Mais les merdias (du monde entier, vu qu’ils appartiennent à peu près tous aux mêmes...) s’emploient à nous cacher tout ça.
Sur quelques images d’Info Outremer, on voyait le préfet du coin derrière une cohorte de robocops et un nuage de gaz lacrymo enveloppant des manifestant(e)s qui vont perdre leur boulot demain. Il disait à peu près : " C’est pas bien ce que font ces soignants. S’ils ne sont pas d’accord avec la mesure, ils doivent se plaindre en justice, on étudiera leur cas." ! Ben voyons !
Tous les larbins du dictateur semblables dans l’abjection...
Bien sûr que le dictateur veut achever l’école, on le sait depuis longtemps. C’est en bonne place dans son programme (sa feuille de route tracée par la Commission européenne). Mais comme c’est quand même un gros morceau, il va attendre le prochain quinquennat, lui ou le clone qui le remplacera, pour passer à l’acte.
Il ne peut pas tout faire en même temps. En matière de calamités, il a déjà beaucoup donné :
— disparition des industries françaises, souvent bradées pour une bouchée de pain au profit de ses maîtres yankees ; Airbus finira par passer dans le giron allemand ou être repris par Boeing ;
— démantèlement des services publics : électricité, barrages, autoroutes... ce qui peut rester rentable de nos chemins de fer va être vendu au privé ;
— destruction en cours des hôpitaux et de tout notre système de santé ;
— la gestion des retraites va être confiée à des fonds de pension américains ;
— effacement sans coups d’éclat d’une culture millénaire, submergée par l’accueil de dizaines de millions d’immigrés non intégrables, qui va créer une situation sociale chaotique (c’est le but recherché, sans doute le plus beau succès de Macron) ;
— disparition de toutes nos libertés individuelles, mise en place d’une dictature de surveillance tous azimuts, de contrôle et de répression.
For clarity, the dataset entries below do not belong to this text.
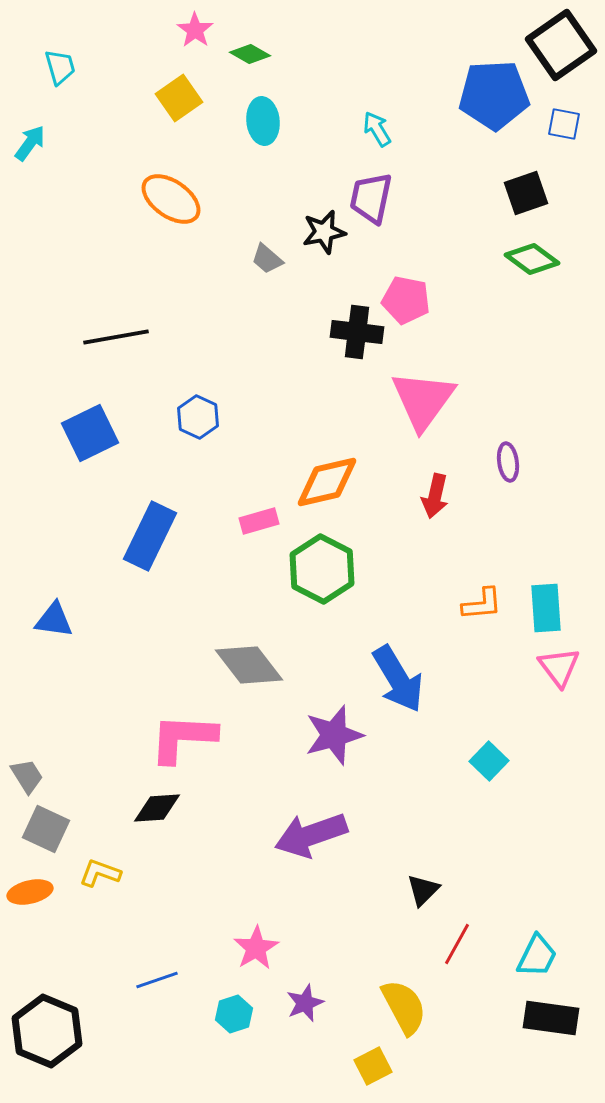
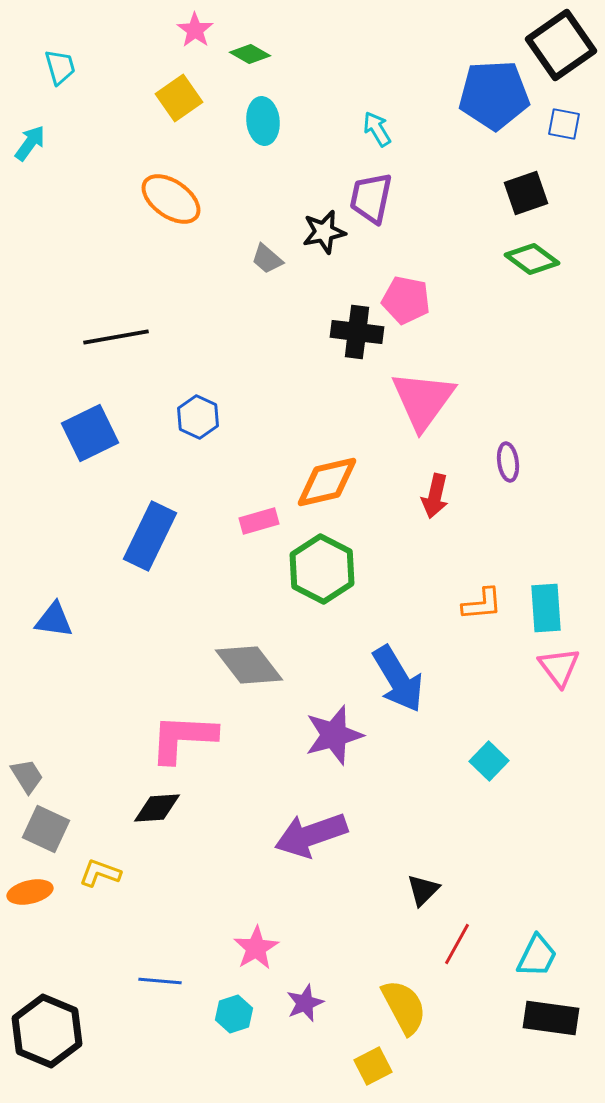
blue line at (157, 980): moved 3 px right, 1 px down; rotated 24 degrees clockwise
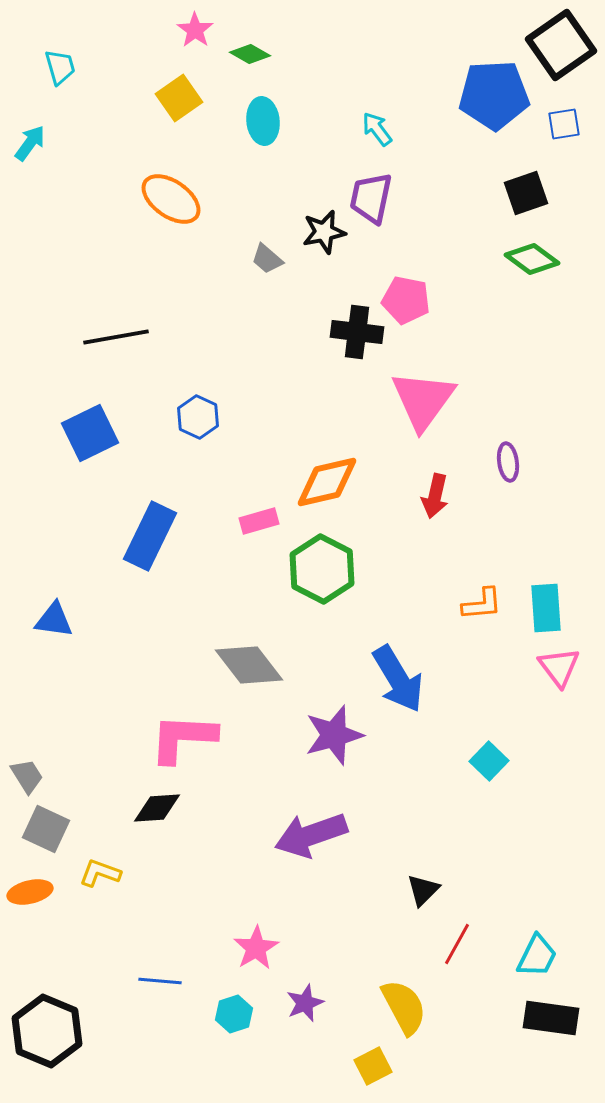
blue square at (564, 124): rotated 20 degrees counterclockwise
cyan arrow at (377, 129): rotated 6 degrees counterclockwise
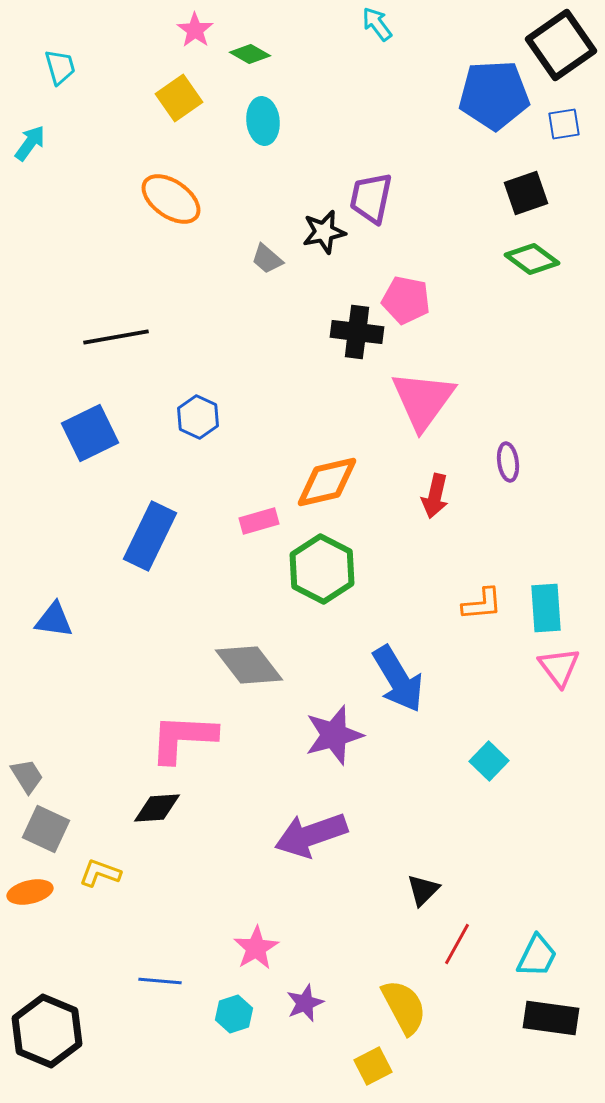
cyan arrow at (377, 129): moved 105 px up
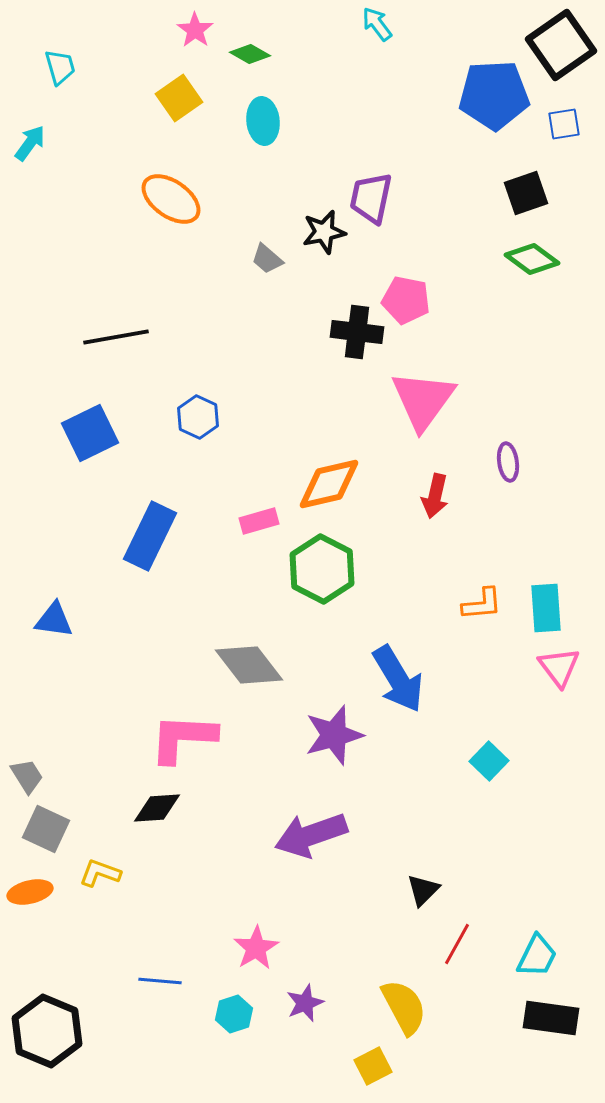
orange diamond at (327, 482): moved 2 px right, 2 px down
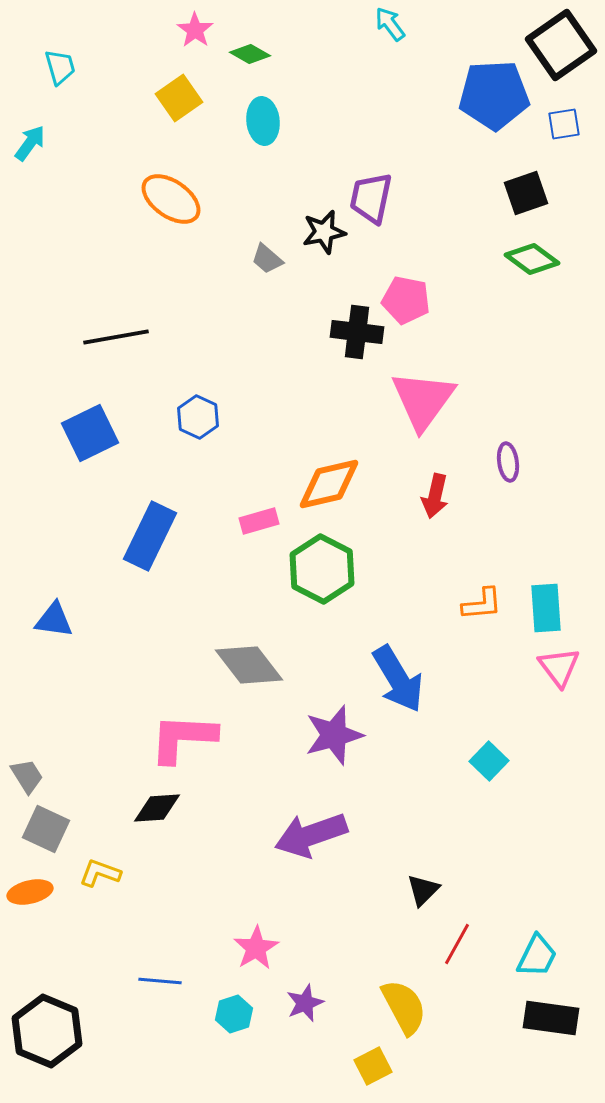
cyan arrow at (377, 24): moved 13 px right
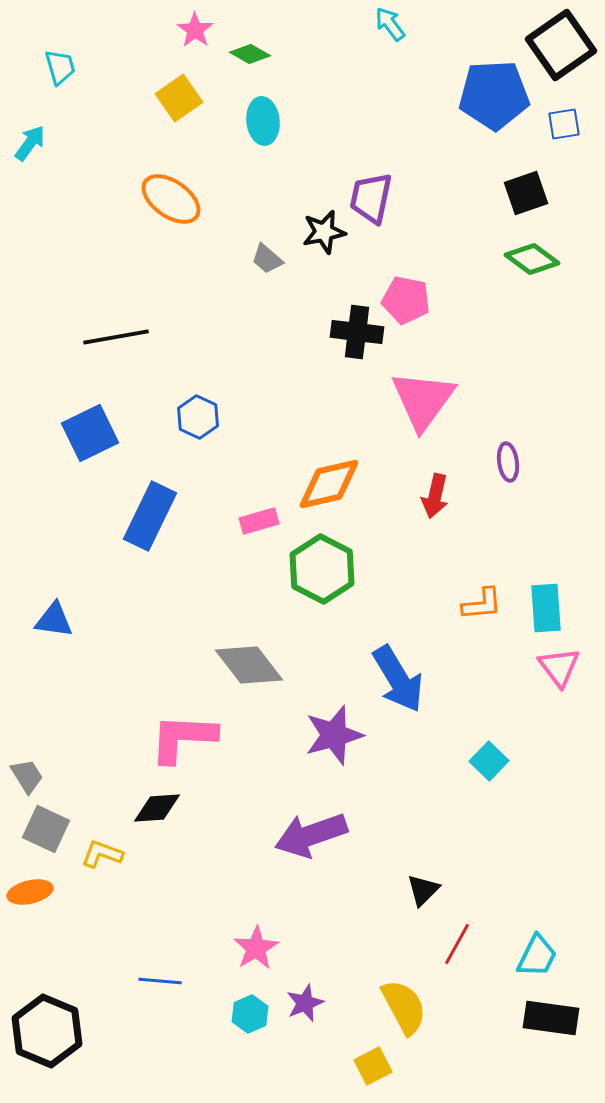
blue rectangle at (150, 536): moved 20 px up
yellow L-shape at (100, 873): moved 2 px right, 19 px up
cyan hexagon at (234, 1014): moved 16 px right; rotated 6 degrees counterclockwise
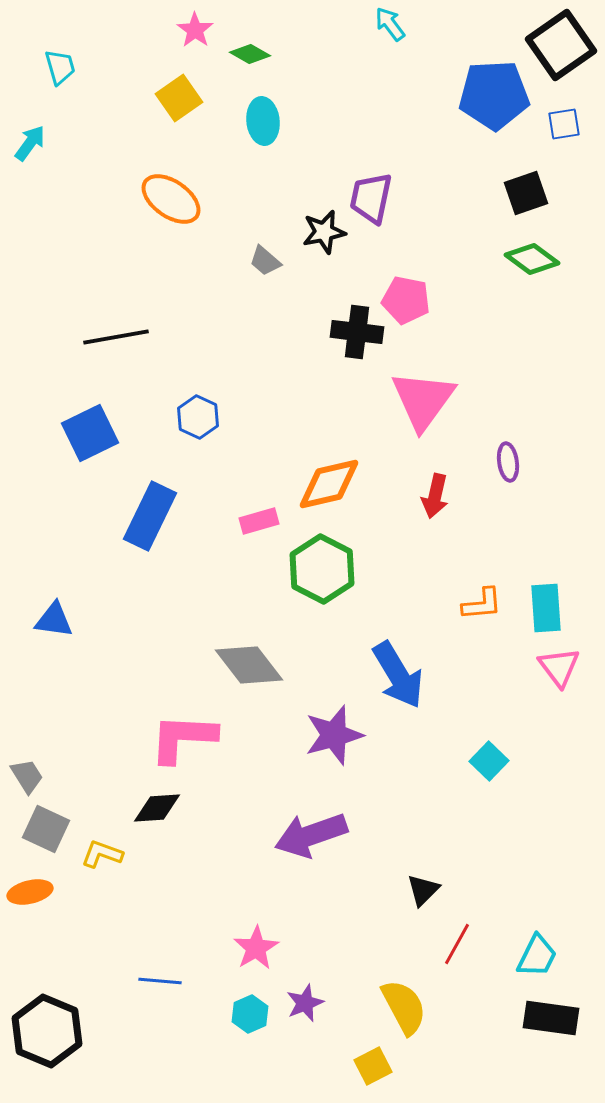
gray trapezoid at (267, 259): moved 2 px left, 2 px down
blue arrow at (398, 679): moved 4 px up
Alors ne lui en voulez pas trop si le massacre du système éducatif français doit attendre encore quelques mois... De toute façon ça n’a pas l’air de gêner outre mesure les enseignants : on n’en voit pas tant que ça dans les manifs anti-pass...
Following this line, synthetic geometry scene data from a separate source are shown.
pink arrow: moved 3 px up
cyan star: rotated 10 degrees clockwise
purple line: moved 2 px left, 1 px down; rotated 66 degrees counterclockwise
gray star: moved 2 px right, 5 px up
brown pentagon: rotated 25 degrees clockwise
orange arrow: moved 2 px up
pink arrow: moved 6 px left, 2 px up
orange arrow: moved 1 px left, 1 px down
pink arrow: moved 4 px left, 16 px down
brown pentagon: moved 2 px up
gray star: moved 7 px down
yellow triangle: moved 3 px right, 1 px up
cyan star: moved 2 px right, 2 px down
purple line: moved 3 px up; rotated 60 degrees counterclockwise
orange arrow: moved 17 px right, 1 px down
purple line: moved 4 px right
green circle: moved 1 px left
Il y a des démarches, des recours par lesquels on doit obligatoirement passer quand on veut contester une décision prise d’autorité. C’est comme ça. Que l’auteur de la vidéo en soit remercié.
Maintenant s’il attend un résultat de sa démarche, vu la servilité (le mot est faible) de toutes les instances administratives et judiciaires vis-à-vis du régime macronien, dans les territoires d’outre-mer comme en métropole, il se fiche le doigt dans l’œil, ce qu’il n’ignore pas.
L’erreur de sa part serait d’en rester là et de ne pas engager dans l’urgence d’autres formes d’action et de contestation disons... plus démonstratives, qui auront sûrement davantage d’effet.